WHAT YOU SHOULD DO
Set down exactly the stretch of lines below that opens at the line containing "Next weekend" and continues through the last line of the entries, and nothing else.

Dataset entries

--*--

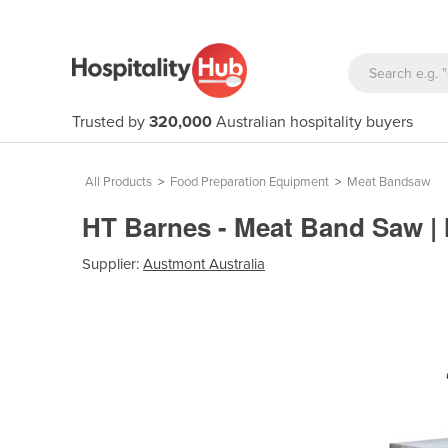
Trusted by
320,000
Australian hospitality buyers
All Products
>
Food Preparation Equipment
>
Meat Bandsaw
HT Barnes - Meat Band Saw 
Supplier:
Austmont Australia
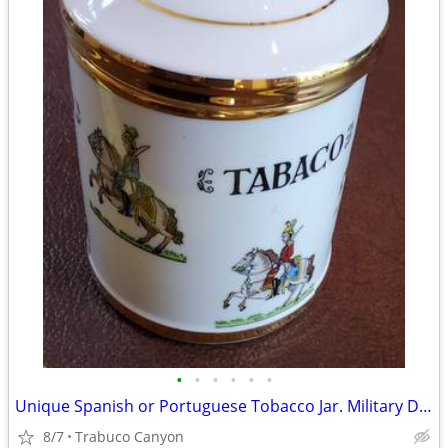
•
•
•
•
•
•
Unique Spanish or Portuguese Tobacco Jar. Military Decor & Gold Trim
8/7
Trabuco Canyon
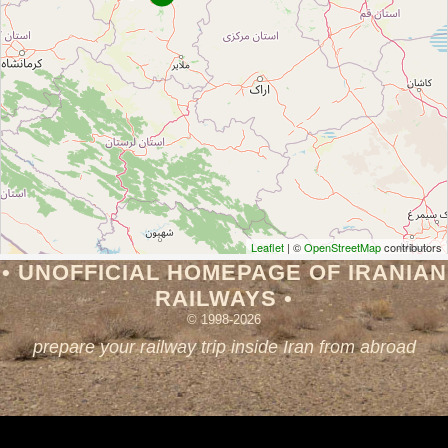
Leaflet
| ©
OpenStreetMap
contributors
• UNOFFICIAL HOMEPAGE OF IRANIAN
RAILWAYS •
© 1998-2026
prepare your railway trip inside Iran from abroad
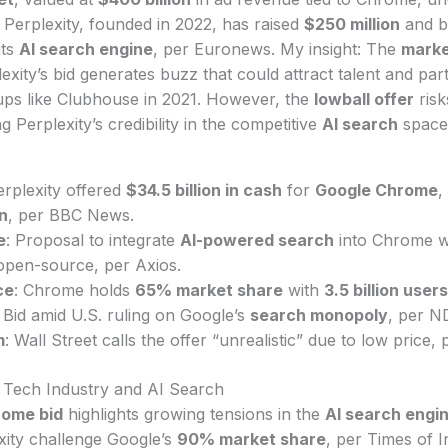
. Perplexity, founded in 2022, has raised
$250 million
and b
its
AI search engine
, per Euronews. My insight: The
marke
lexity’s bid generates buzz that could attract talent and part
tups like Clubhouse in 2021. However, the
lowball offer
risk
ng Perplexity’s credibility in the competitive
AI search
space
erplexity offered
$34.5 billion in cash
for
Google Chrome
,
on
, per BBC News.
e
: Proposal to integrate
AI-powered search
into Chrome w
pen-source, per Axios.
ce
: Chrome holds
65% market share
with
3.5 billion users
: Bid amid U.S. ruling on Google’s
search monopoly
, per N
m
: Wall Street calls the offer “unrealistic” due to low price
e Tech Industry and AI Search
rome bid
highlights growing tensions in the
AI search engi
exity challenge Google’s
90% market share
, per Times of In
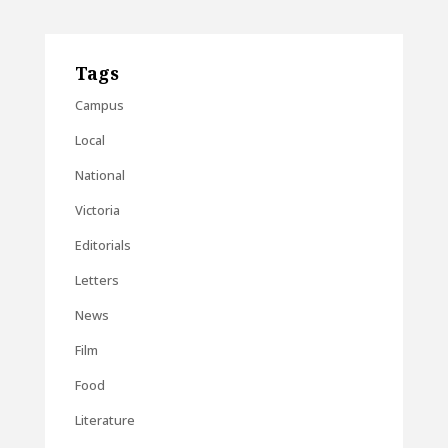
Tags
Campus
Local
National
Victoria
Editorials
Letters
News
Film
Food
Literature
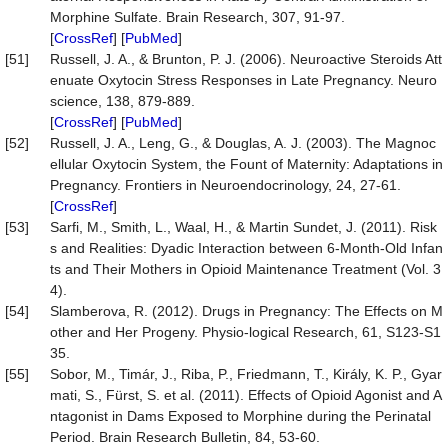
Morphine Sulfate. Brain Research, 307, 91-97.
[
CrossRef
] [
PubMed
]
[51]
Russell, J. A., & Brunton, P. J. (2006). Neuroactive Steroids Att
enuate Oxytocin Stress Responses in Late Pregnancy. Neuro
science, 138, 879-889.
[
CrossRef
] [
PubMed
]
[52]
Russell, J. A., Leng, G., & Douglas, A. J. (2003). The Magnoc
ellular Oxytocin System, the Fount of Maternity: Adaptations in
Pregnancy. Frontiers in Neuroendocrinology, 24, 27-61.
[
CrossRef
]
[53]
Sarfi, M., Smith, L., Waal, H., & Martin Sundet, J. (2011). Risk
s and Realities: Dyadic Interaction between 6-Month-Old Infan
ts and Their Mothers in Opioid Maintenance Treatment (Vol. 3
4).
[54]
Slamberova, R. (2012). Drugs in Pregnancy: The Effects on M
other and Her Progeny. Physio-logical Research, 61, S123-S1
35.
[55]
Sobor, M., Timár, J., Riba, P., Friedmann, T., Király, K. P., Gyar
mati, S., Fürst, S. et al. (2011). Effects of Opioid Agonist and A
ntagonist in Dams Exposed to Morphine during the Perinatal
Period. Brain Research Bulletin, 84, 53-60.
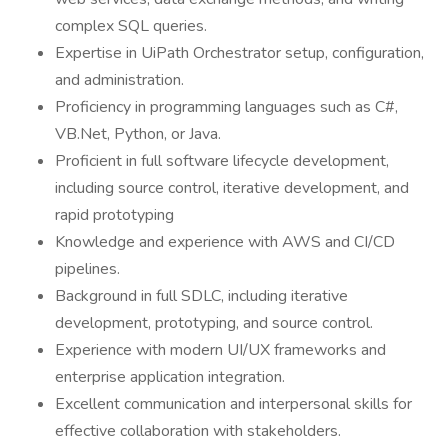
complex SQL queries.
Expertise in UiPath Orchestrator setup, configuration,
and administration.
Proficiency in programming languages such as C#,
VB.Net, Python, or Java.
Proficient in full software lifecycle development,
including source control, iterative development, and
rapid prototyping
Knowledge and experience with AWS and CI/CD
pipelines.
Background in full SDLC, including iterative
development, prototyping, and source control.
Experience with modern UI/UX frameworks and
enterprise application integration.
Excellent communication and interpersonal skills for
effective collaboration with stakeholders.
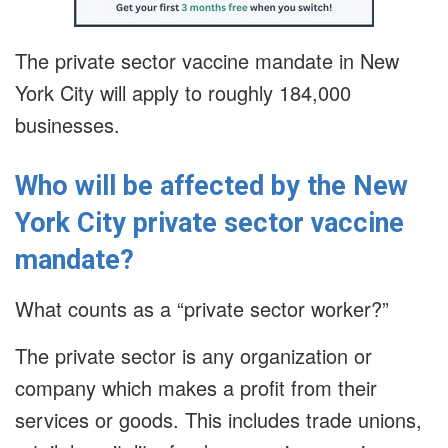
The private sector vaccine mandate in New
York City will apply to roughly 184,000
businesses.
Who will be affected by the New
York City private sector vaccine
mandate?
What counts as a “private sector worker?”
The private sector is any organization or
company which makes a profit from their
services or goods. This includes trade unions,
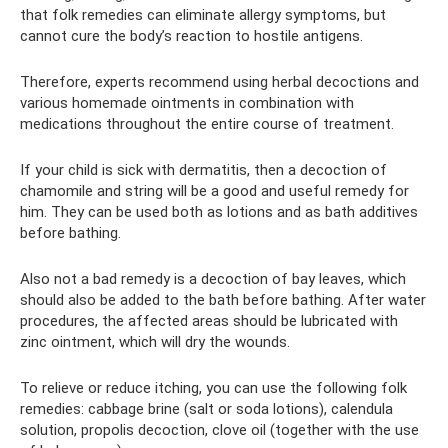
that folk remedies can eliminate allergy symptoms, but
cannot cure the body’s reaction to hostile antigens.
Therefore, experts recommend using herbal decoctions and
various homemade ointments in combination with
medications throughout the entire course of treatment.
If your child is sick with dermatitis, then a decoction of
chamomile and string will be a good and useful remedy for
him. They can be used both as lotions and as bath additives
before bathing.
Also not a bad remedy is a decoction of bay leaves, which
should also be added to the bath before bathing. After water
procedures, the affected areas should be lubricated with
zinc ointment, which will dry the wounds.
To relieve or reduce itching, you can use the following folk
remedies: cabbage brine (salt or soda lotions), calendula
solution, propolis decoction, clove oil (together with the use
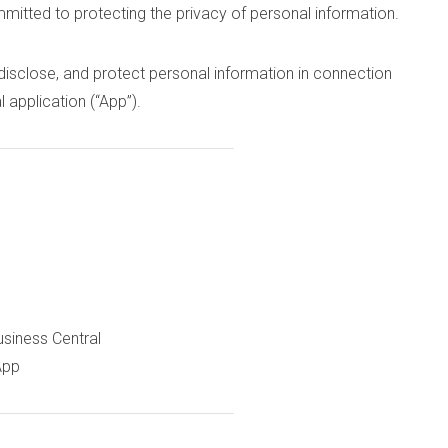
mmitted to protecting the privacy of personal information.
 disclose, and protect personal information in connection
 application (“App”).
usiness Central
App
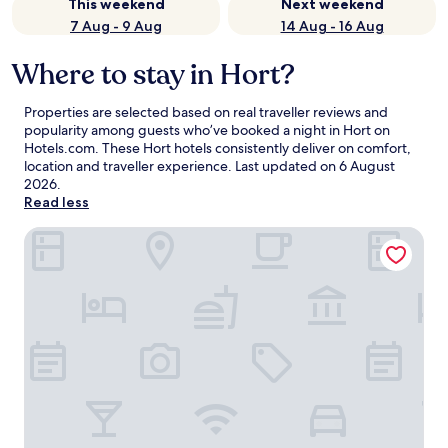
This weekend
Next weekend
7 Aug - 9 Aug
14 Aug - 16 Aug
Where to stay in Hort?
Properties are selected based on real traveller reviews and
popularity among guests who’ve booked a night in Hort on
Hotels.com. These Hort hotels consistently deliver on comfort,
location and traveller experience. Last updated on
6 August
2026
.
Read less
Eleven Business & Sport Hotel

--*--

EXERCISE RESPONSE
Next weekend
7 Aug - 9 Aug
14 Aug - 16 Aug
Where to stay in Hort?
Properties are selected based on real traveller reviews and
popularity among guests who’ve booked a night in Hort on
Hotels.com. These Hort hotels consistently deliver on comfort,
location and traveller experience. Last updated on
6 August
2026
.
Read less
Eleven Business & Sport Hotel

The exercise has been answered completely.